Medizin
Schweizer Chirurgen wollen länger arbeiten
Dienstag, 22. Juni 2010
Basel – Schweizer Chirurgen sind mit der 50-Stunden-Woche unzufrieden. Laut einer Umfrage in den Archives of Surgery (2010; 145: 558-563) möchten nicht nur die Chefärzte, dass die Assistenzärzte länger arbeiten. Auch der Nachwuchs befürchtet, dass die Arbeitszeitverkürzung negative Auswirkungen für die eigene Weiterbildung und auch für die Patientenversorgung habe.
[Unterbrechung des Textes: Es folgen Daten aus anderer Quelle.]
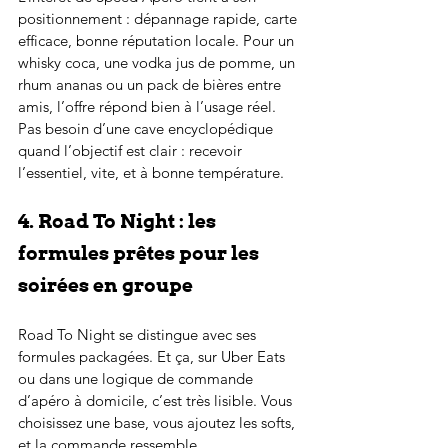
positionnement : dépannage rapide, carte 
efficace, bonne réputation locale. Pour un 
whisky coca, une vodka jus de pomme, un 
rhum ananas ou un pack de bières entre 
amis, l’offre répond bien à l’usage réel. 
Pas besoin d’une cave encyclopédique 
quand l’objectif est clair : recevoir 
l’essentiel, vite, et à bonne température.
4. Road To Night : les 
formules prêtes pour les 
soirées en groupe
Road To Night se distingue avec ses 
formules packagées. Et ça, sur Uber Eats 
ou dans une logique de commande 
d’apéro à domicile, c’est très lisible. Vous 
choisissez une base, vous ajoutez les softs, 
et la commande ressemble 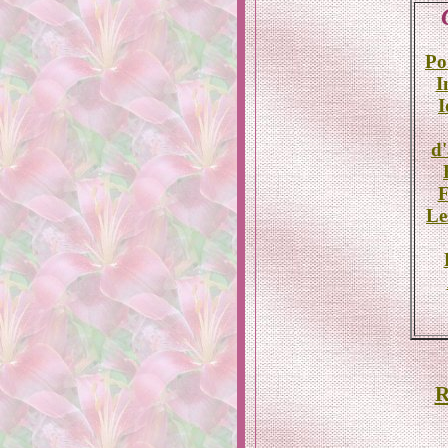
Po
I
I
d
F
Le
R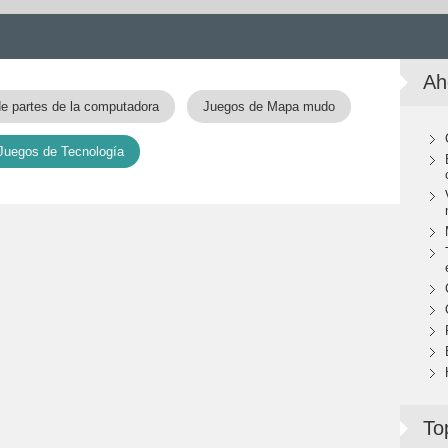
Ah
e partes de la computadora
Juegos de Mapa mudo
Juegos de Tecnología
To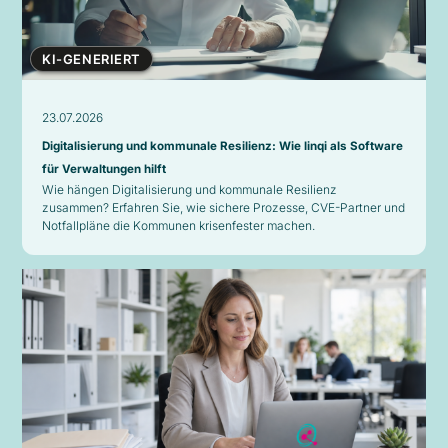
KI-GENERIERT
23.07.2026
Digitalisierung und kommunale Resilienz: Wie linqi als Software
für Verwaltungen hilft
Wie hängen Digitalisierung und kommunale Resilienz
zusammen? Erfahren Sie, wie sichere Prozesse, CVE-Partner und
Notfallpläne die Kommunen krisenfester machen.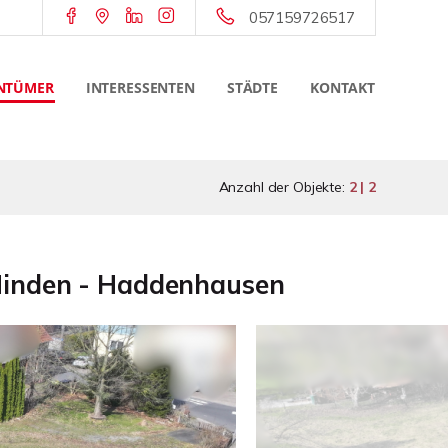
057159726517
NTÜMER
INTERESSENTEN
STÄDTE
KONTAKT
Anzahl der Objekte:
2 | 2
 Minden - Haddenhausen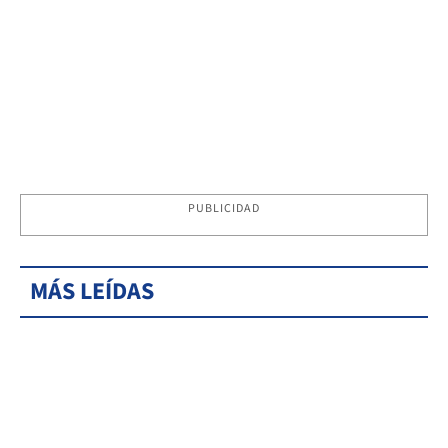
PUBLICIDAD
MÁS LEÍDAS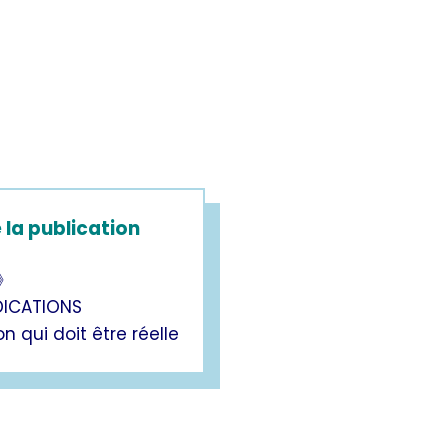
la publication
 》
DICATIONS
n qui doit être réelle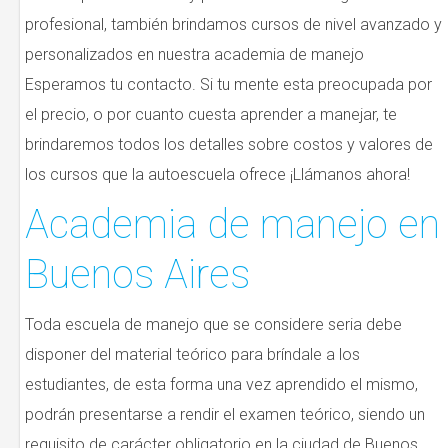
profesional, también brindamos cursos de nivel avanzado y
personalizados en nuestra academia de manejo
Esperamos tu contacto. Si tu mente esta preocupada por
el precio, o por cuanto cuesta aprender a manejar, te
brindaremos todos los detalles sobre costos y valores de
los cursos que la autoescuela ofrece ¡Llámanos ahora!
Academia de manejo en
Buenos Aires
Toda escuela de manejo que se considere seria debe
disponer del material teórico para bríndale a los
estudiantes, de esta forma una vez aprendido el mismo,
podrán presentarse a rendir el examen teórico, siendo un
requisito de carácter obligatorio en la ciudad de Buenos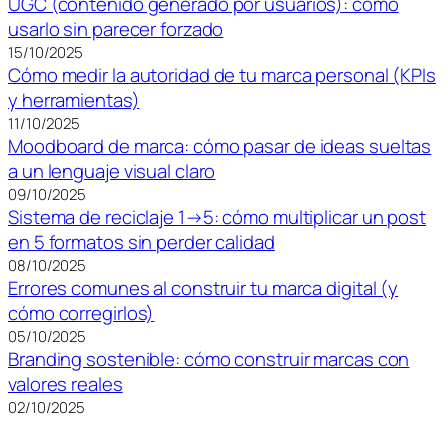
UGC (contenido generado por usuarios): cómo
usarlo sin parecer forzado
15/10/2025
Cómo medir la autoridad de tu marca personal (KPIs
y herramientas)
11/10/2025
Moodboard de marca: cómo pasar de ideas sueltas
a un lenguaje visual claro
09/10/2025
Sistema de reciclaje 1→5: cómo multiplicar un post
en 5 formatos sin perder calidad
08/10/2025
Errores comunes al construir tu marca digital (y
cómo corregirlos)
05/10/2025
Branding sostenible: cómo construir marcas con
valores reales
02/10/2025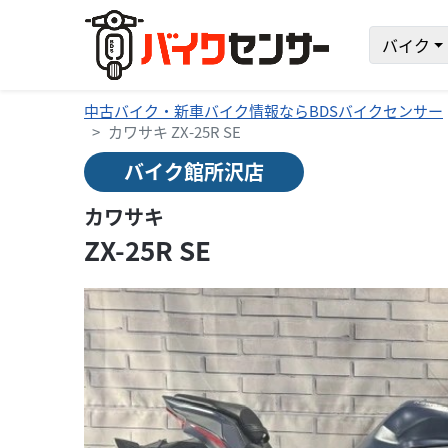
バイク
中古バイク・新車バイク情報ならBDSバイクセンサー
カワサキ ZX-25R SE
バイク館所沢店
カワサキ
ZX-25R SE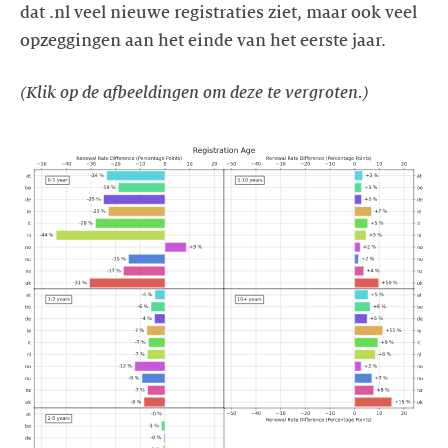
dat .nl veel nieuwe registraties ziet, maar ook veel
opzeggingen aan het einde van het eerste jaar.
(Klik op de afbeeldingen om deze te vergroten.)
https://images.ctfassets.net/yj8364fopk6s/3jA2lgOClfd2jNLaLKY1
f_registration_age_00_binned.clear.svg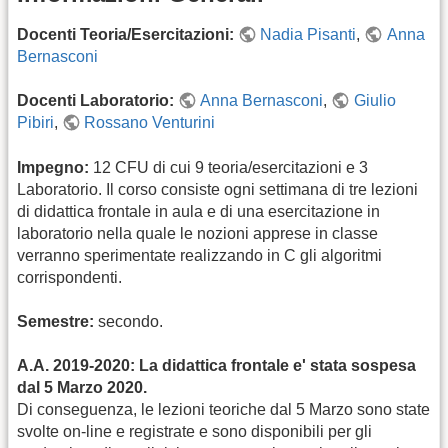
Docenti Teoria/Esercitazioni:
Nadia Pisanti
,
Anna
Bernasconi
Docenti Laboratorio:
Anna Bernasconi
,
Giulio
Pibiri
,
Rossano Venturini
Impegno:
12 CFU di cui 9 teoria/esercitazioni e 3
Laboratorio. Il corso consiste ogni settimana di tre lezioni
di didattica frontale in aula e di una esercitazione in
laboratorio nella quale le nozioni apprese in classe
verranno sperimentate realizzando in C gli algoritmi
corrispondenti.
Semestre:
secondo.
A.A. 2019-2020: La didattica frontale e' stata sospesa
dal 5 Marzo 2020.
Di conseguenza, le lezioni teoriche dal 5 Marzo sono state
svolte on-line e registrate e sono disponibili per gli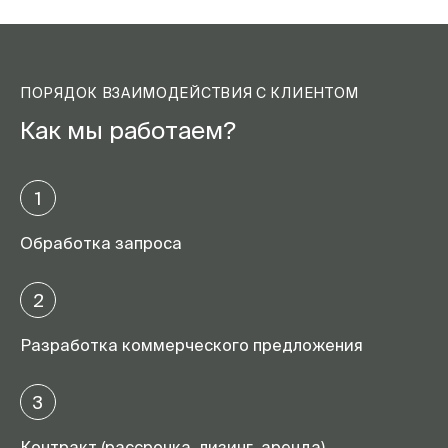
ПОРЯДОК ВЗАИМОДЕЙСТВИЯ С КЛИЕНТОМ
Как мы работаем?
1
Обработка запроса
2
Разработка коммерческого предложения
3
Контракт (рассрочка, лизинг, аренда)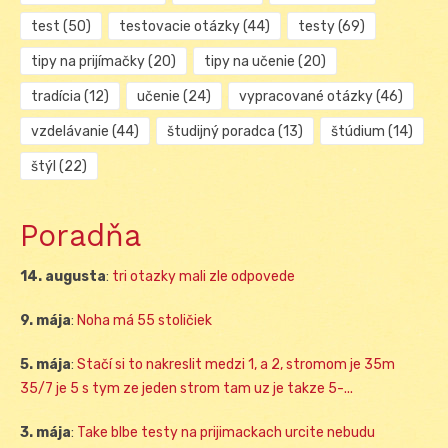
test
(50)
testovacie otázky
(44)
testy
(69)
tipy na prijímačky
(20)
tipy na učenie
(20)
tradícia
(12)
učenie
(24)
vypracované otázky
(46)
vzdelávanie
(44)
študijný poradca
(13)
štúdium
(14)
štýl
(22)
Poradňa
14. augusta
:
tri otazky mali zle odpovede
9. mája
:
Noha má 55 stoličiek
5. mája
:
Stačí si to nakreslit medzi 1, a 2, stromom je 35m
35/7 je 5 s tym ze jeden strom tam uz je takze 5-...
3. mája
:
Take blbe testy na prijimackach urcite nebudu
Die Sorge um die Patientensicherheit gehörte zu den Beweggründen für die neuen Regelungen, die in der Schweiz im Januar 2005 in Kraft traten. Seither ist die Arbeitszeit auf 14 Stunden am Tag und 50 Stunden in der Woche beschränkt. Zwischen den Diensten müssen 11 oder mehr Stunden Freizeit liegen.
Damit sind viele Chirurgen in der Schweiz unzufrieden. Nicht dass sie ihre Kollegen in der Verwaltung um deren 40-Stunden-Woche beneiden würden. Auch die Sorge um die Patientensicherheit stößt auf Unverständnis, wie die Umfrage zeigt, die Daniel Oertli, Leiter der Allgemeinchirurgie am Universitätsspital Basel im Folgejahr durchgeführt hat.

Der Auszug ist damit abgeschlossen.